Au nom de la réconciliation

Au nom de la réconciliation

Car, pour eux, tant que la justice serait uniquement celle des vainqueurs et non aussi celle des vaincus, l’on ne saurait parler de réconciliation et encore moins de paix. Le Président de la République, pour sa part, a choisi de créer une Commission dialogue, vérité et Réconciliation dont la redoutable tâche était de panser les plaies et apaiser les cœurs. Dans le même temps, il a permis à de nombreux exilés de rentrer au pays et mener une vie tranquille.

Cependant, de nombreux cœurs étaient loin d’être apaisés ou même de chercher un quelconque apaisement. Qui d’entre nous ne connaît pas un pro-Gbagbo pour qui la vraie réconciliation ne viendrait que le jour où Alassane Ouattara, considéré comme un usurpateur, aurait quitté le pouvoir et que Laurent Gbagbo, son vrai détenteur, l’aurait repris ? De 2012 à 2014, il y eut de nombreuses attaques d’installations militaires, dans le but de déstabiliser le pouvoir et le reprendre. Des personnes ayant participé à ces opérations furent arrêtées et certaines essayèrent de les faire passer pour des prisonniers politiques.

De l’eau a coulé sous les ponts et l’on a cru que les esprits s’étaient quelque peu refroidis. Un dialogue politique s’est engagé avec l’opposition. Et la question de la réconciliation s’est à nouveau posée dans les mêmes termes. Jusqu’où doit-on aller pour avoir la réconciliation et la paix ? Et de nombreuses voix, y compris dans le camp du Président Ouattara, ont murmuré qu’il serait peut-être temps de libérer les personnes impliquées dans les attaques de 2012 à 2014.

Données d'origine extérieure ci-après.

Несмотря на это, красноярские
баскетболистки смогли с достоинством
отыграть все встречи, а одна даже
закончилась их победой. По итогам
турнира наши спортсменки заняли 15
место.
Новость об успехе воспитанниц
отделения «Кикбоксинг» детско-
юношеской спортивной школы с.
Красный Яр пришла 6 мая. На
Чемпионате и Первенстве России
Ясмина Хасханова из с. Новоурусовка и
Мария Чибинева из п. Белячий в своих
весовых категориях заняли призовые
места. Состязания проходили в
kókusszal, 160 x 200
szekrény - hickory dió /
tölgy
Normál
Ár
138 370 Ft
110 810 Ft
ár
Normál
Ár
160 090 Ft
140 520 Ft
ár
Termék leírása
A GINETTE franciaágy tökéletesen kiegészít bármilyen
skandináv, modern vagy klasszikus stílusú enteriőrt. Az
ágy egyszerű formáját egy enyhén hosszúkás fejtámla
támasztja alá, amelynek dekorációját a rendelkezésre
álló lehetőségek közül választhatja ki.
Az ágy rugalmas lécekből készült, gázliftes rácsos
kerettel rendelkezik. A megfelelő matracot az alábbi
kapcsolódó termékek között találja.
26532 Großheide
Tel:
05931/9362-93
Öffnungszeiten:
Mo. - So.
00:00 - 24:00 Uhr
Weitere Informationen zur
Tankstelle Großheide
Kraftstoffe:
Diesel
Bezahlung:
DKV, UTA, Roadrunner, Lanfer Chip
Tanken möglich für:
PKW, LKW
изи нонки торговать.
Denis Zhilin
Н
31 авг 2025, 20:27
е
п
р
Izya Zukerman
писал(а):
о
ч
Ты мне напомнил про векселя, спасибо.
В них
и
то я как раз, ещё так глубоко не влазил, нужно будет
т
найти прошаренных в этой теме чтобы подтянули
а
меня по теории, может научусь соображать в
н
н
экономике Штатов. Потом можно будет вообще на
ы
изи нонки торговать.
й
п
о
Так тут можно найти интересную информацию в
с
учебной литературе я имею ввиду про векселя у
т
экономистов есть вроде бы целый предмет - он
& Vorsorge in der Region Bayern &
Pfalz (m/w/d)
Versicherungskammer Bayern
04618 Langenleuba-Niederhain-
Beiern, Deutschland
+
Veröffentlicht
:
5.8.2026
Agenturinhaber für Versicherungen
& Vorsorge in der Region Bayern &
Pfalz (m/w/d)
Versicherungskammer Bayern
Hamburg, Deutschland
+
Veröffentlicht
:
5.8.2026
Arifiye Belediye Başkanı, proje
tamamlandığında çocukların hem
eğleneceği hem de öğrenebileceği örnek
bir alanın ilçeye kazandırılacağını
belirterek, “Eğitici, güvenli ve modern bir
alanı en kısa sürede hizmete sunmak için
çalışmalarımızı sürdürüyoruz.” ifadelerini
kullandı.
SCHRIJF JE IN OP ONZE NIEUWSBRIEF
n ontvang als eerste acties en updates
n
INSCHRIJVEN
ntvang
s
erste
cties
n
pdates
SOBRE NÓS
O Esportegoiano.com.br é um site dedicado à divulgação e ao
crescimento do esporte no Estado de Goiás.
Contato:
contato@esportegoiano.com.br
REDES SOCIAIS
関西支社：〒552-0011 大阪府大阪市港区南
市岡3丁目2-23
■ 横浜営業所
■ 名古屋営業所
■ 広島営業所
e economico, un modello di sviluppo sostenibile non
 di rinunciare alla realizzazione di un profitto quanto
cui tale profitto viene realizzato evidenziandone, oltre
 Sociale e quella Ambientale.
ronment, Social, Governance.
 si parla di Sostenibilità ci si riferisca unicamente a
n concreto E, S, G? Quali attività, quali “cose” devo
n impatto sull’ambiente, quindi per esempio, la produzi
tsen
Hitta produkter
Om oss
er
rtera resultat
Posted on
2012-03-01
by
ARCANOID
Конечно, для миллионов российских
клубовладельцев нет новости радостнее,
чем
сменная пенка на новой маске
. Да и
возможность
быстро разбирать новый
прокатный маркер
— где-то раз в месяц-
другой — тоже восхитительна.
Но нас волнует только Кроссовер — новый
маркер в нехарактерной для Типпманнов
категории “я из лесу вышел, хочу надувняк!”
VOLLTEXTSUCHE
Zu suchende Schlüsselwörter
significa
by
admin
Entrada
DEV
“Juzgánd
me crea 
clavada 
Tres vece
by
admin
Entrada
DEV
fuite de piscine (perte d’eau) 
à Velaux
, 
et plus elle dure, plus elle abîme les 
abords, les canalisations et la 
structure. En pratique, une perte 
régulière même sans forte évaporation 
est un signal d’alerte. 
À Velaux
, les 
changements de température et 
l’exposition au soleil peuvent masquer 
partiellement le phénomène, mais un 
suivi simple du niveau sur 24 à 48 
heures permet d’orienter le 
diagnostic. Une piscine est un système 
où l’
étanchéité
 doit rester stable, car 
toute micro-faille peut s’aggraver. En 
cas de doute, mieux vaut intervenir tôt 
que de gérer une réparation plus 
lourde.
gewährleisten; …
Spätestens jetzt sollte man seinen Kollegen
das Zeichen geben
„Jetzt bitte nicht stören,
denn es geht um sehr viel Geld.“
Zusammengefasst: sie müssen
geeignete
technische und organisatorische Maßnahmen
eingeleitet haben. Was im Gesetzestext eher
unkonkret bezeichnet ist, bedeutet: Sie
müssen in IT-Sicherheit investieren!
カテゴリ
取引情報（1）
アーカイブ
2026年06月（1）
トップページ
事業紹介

Ces voix ont été entendues et effectivement, certaines de ces personnes ont été élargies. Croyiez-vous que cela aurait suffi à apaiser définitivement les cœurs brûlants de haine ? Que nenni ! Au fur et à mesure que le pouvoir se montrait ouvert au dialogue et déterminé à pardonner, l’on entendait des voix qui criaient de plus en plus fort que le seul vrai détenteur légitime du fauteuil présidentiel est l’homme détenu à La Haye et qu’il n’y aurait pas de réconciliation tant qu’il ne serait pas revenu. Il y eut des pétitions, des caravanes, des tentatives pour mobiliser certains Chefs d’État africains et quelques-uns crurent, de bonne foi, à son retour imminent.

Au début de l’année et au mois de mai, certains militaires se mutinèrent. Des démobilisés entrèrent dans la danse. Est-ce cela qui donna l’illusion à certains que le pouvoir s’était affaibli et qu’ils pouvaient lui porter le coup de grâce ? Ils sont nombreux à y avoir effectivement cru. Qui d’entre nous n’a pas entendu, ces derniers mois, que le pouvoir d’Alassane Ouattara était fini ? Certains l’ont même écrit.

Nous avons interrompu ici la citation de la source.